EUV’s ongoing delay has forced EDA to invest heavily in multiple patterning – a huge topic that wouldn’t have been needed at all if there were an ongoing lithography path enabling finer and finer features. But there isn’t; even with EUV, we have only one new jump in resolution. What about after that? Yeah, multi-EUV patterning may be a thing.

Then there are new materials and meta-materials, each having a particular purpose that can’t be accommodated with traditional materials. So those material properties will need to be understood by EDA tools at some level. Yes, your average chip designer may not delve that deep, but that makes the tools that much more important – so that they can abstract away such low-level considerations from everyday chip design.

Completely independently of this new technology cycle is the complete-tool-rewrite cycle, where keepers of an older tool finally cry, “Uncle!” and start over for better performance, capacity, and/or accuracy.

So, with all this potential new stuff coming, why these giant quiet periods? Well, the cycle seems to go something like this:

  • Silicon folks debate new structures and approaches.
  • They then narrow down the most likely ones for development, and they need “pathfinding” tools for that. The EDA Big Three typically get involved at very early stages with proof-of-concept tools to get the technology to a state where it can be commercialized. That can take some years.
  • Then we might get an announcement – this is the cool moment when we get to find out what new tricks have been employed to batter old problems into submission. And they tend to come in waves. When one company’s tools are featured in a foundry’s new reference flow, you know that the others aren’t far behind.
  • And even after that, we wait until system requirements demand the new technologies and until improvements reduce the costs of those technologies so that designers will start using them on a regular basis. And that can be more years.

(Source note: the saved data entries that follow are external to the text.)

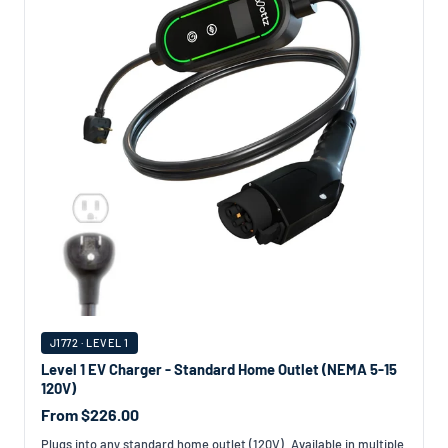
J1772 · LEVEL 1
Level 1 EV Charger - Standard Home Outlet (NEMA 5-15
120V)
From $226.00
Plugs into any standard home outlet (120V). Available in multiple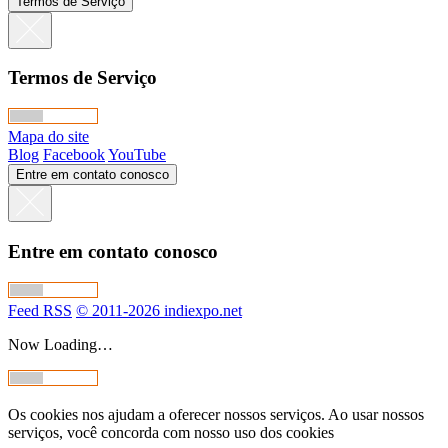
Termos de Serviço
Termos de Serviço
Mapa do site
Blog
Facebook
YouTube
Entre em contato conosco
Entre em contato conosco
Feed RSS
© 2011-2026 indiexpo.net
Now Loading…
Os cookies nos ajudam a oferecer nossos serviços. Ao usar nossos
serviços, você concorda com nosso uso dos cookies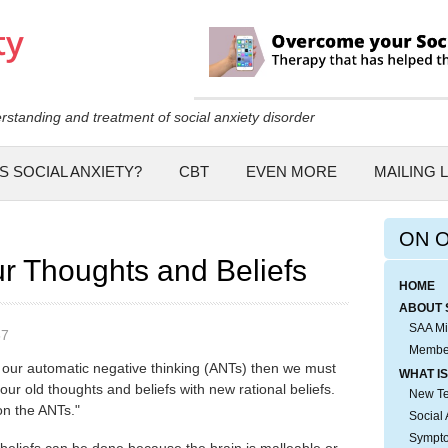
Skip to
main
content
rstanding and treatment of social anxiety disorder
S SOCIAL ANXIETY?
CBT
EVEN MORE
MAILING L
ON 
r Thoughts and Beliefs
HOME
ABOUT 
SAA Mi
57
Membe
our automatic negative thinking (ANTs) then we must
WHAT IS
 our old thoughts and beliefs with new rational beliefs.
New Tes
 on the ANTs."
Social 
Sympto
 beliefs can be done because the brain is malleable or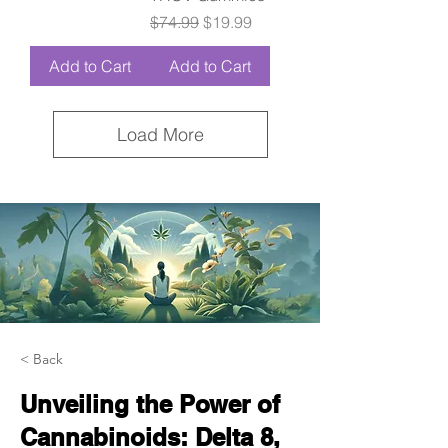
Regular Price
Sale Price
$74.99
$19.99
Add to Cart
Add to Cart
Load More
< Back
Unveiling the Power of
Cannabinoids: Delta 8,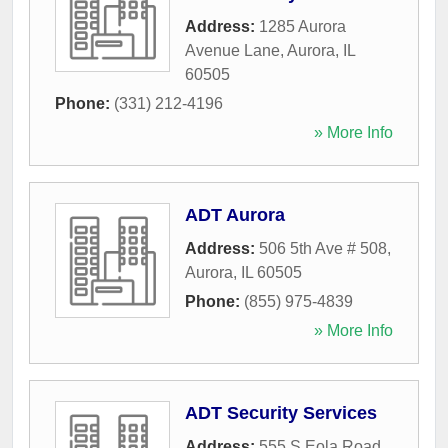
Address:
1285 Aurora
Avenue Lane
,
Aurora
,
IL
60505
Phone:
(331) 212-4196
» More Info
ADT Aurora
Address:
506 5th Ave # 508
,
Aurora
,
IL
60505
Phone:
(855) 975-4839
» More Info
ADT Security Services
Address:
555 S Eola Road
,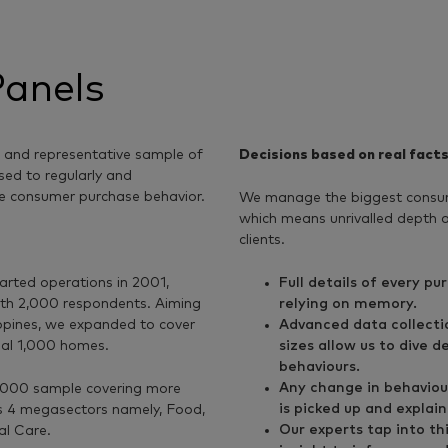
anels
, and representative sample of
Decisions based on real fact
sed to regularly and
e consumer purchase behavior.
We manage the biggest consum
which means unrivalled depth an
clients.
arted operations in 2001,
Full details of every p
with 2,000 respondents. Aiming
relying on memory.
ippines, we expanded to cover
Advanced data collecti
nal 1,000 homes.
sizes allow us to dive 
behaviours.
Any change in behaviou
5,000 sample covering more
is picked up and explain
s 4 megasectors namely, Food,
Our experts tap into th
l Care.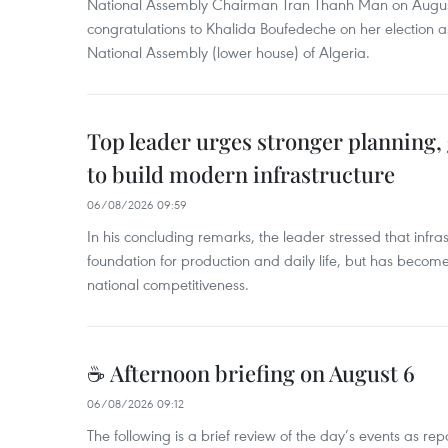
National Assembly Chairman Tran Thanh Man on Augus
congratulations to Khalida Boufedeche on her election a
National Assembly (lower house) of Algeria.
Top leader urges stronger planning
to build modern infrastructure
06/08/2026 09:59
In his concluding remarks, the leader stressed that infra
foundation for production and daily life, but has become
national competitiveness.
☕ Afternoon briefing on August 6
06/08/2026 09:12
The following is a brief review of the day’s events as r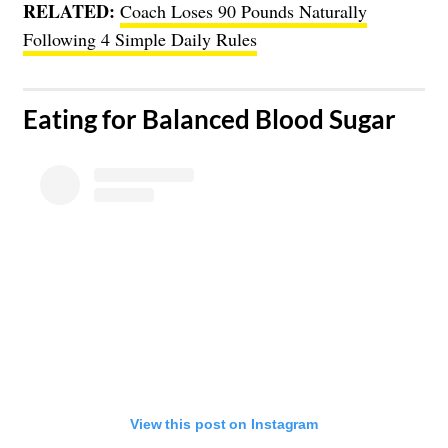
RELATED:
Coach Loses 90 Pounds Naturally
Following 4 Simple Daily Rules
​Eating for Balanced Blood Sugar
View this post on Instagram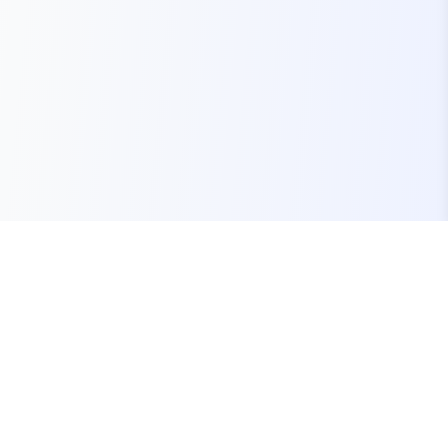
Your one-stop marketplace for premium FiveM
resources, scripts, and servers.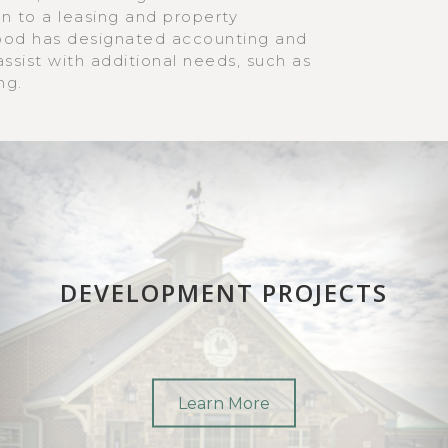
on to a leasing and property
d has designated accounting and
sist with additional needs, such as
ng.
DEVELOPMENT PROJECTS
Learn More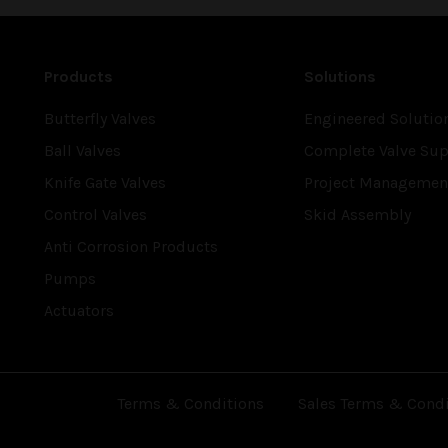
Products
Solutions
Butterfly Valves
Engineered Solutio
Ball Valves
Complete Valve Sup
Knife Gate Valves
Project Managemen
Control Valves
Skid Assembly
Anti Corrosion Products
Pumps
Actuators
Terms & Conditions
Sales Terms & Condi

So we get these bursts of big change buffered by periods of waiting.

It can be tough to wait around for stuff to happen. But the payoff is that, when stuff does happen, it can be both important and interesting. So we’re content to keep our eyes on EDA and be patient.

EDA: your move.

 

*Most people measure the “size” of industries using market numbers. I’m not: I’m using a looser definition, characterized by how much new technology is making the news. So none of this discussion has to do with revenues going up and down; this is about new stuff that would be interesting to an engineer.

 

2 thoughts on “EDA: Expanding or Fading?”

  1. Most of the current EDA tools and methodology are well past their prime. The high variability in sub 45nm Silicon means you want to move to asynchronous design techniques, and the move to die-stacking means you need aggressive power management – being able to switch quickly from full power to subthreshold power levels.

    FDSOI looks like a better technology for doing some of that, but the current digital design flow can’t handle body-biasing properly.